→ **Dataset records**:
------------------------------

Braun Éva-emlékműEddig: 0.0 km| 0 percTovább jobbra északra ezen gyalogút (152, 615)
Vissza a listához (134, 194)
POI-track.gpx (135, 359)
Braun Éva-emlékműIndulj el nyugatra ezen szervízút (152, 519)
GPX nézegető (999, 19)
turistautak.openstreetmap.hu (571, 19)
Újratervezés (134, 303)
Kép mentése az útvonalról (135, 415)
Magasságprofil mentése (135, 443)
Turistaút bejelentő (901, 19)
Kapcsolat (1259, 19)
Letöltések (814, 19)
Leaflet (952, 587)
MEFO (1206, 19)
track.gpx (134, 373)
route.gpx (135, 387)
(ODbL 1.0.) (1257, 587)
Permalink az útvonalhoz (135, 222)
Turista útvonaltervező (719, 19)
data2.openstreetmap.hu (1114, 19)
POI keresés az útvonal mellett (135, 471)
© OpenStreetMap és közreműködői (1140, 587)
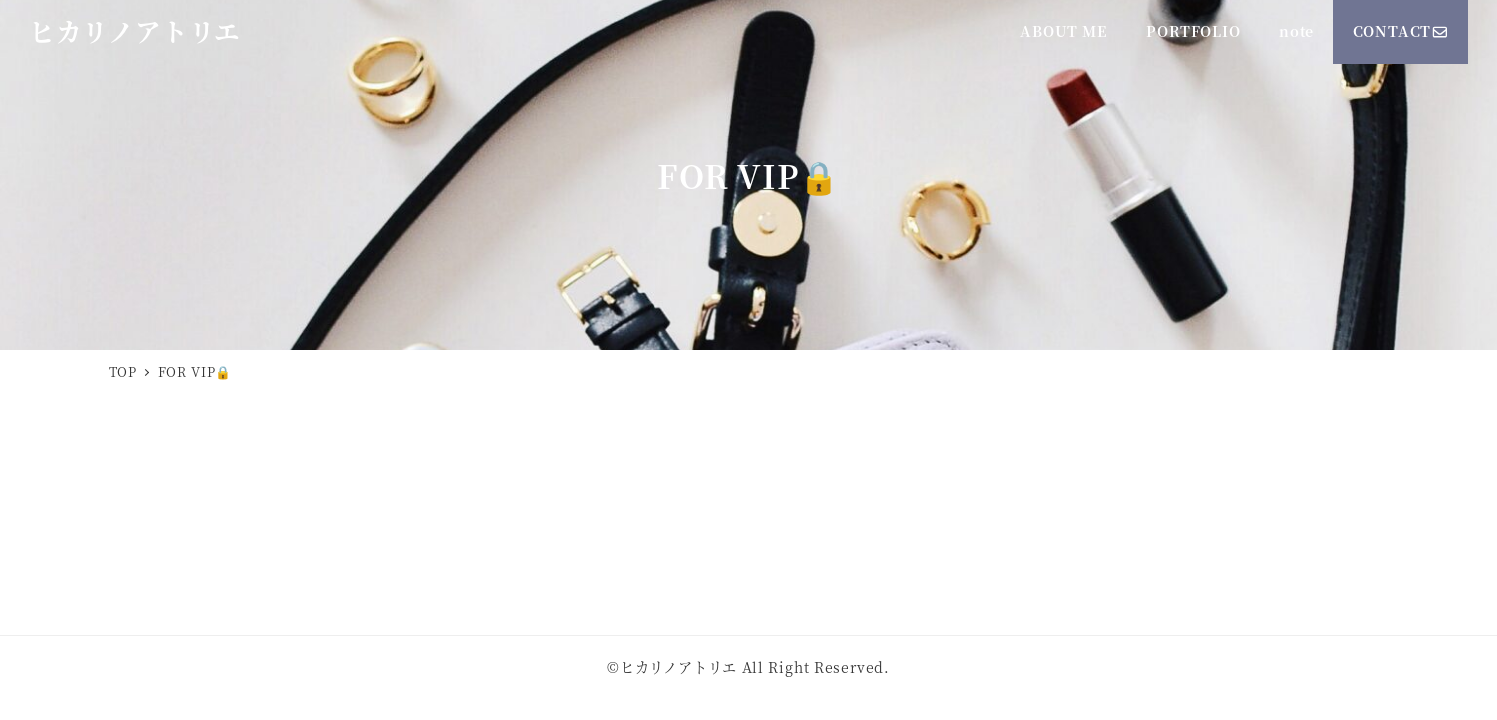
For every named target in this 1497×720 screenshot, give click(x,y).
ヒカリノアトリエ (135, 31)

------------------------------

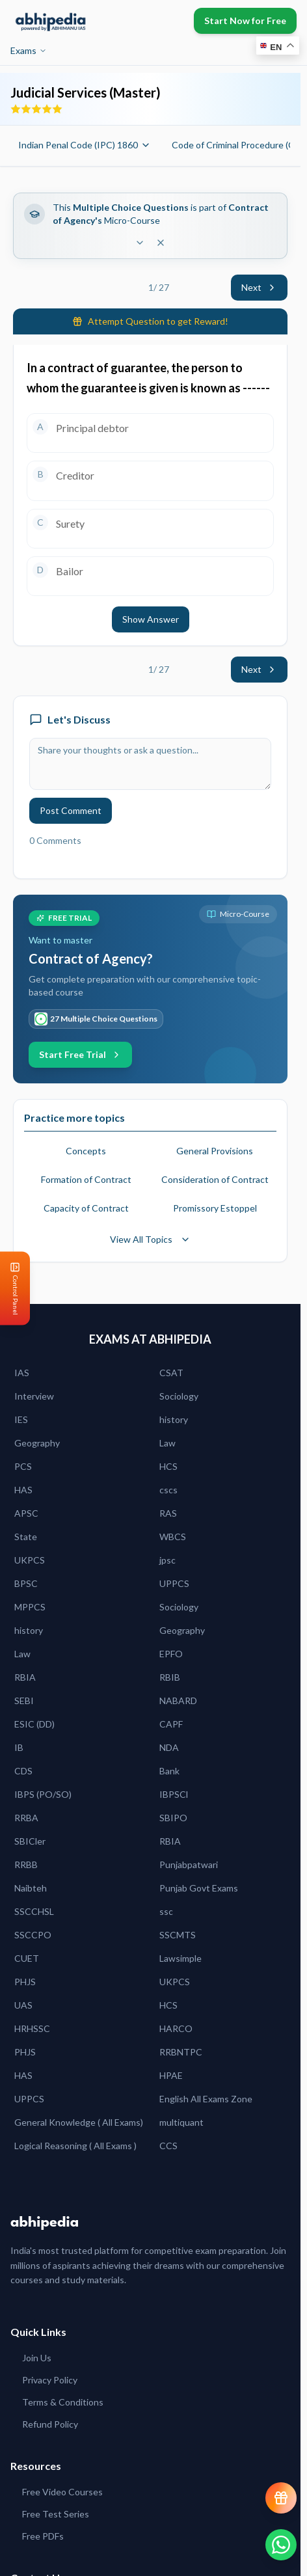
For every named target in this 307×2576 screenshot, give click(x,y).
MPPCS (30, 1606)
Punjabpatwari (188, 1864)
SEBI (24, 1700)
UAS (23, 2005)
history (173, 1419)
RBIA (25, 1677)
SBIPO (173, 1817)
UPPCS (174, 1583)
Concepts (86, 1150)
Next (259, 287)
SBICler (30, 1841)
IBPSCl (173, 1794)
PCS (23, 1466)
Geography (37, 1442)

------------------------------

→ **AIM OF THE EXERCISE**: Beginning at the line above that contains "For every named target in this 1497×720", return each line exactly through the line that contains "ヒカリノアトリエ (135, 31)", and no others.

→ **SOLUTION TO THE EXERCISE**:
For every named target in this 1497×720 screenshot, give click(x,y).
ヒカリノアトリエ (135, 31)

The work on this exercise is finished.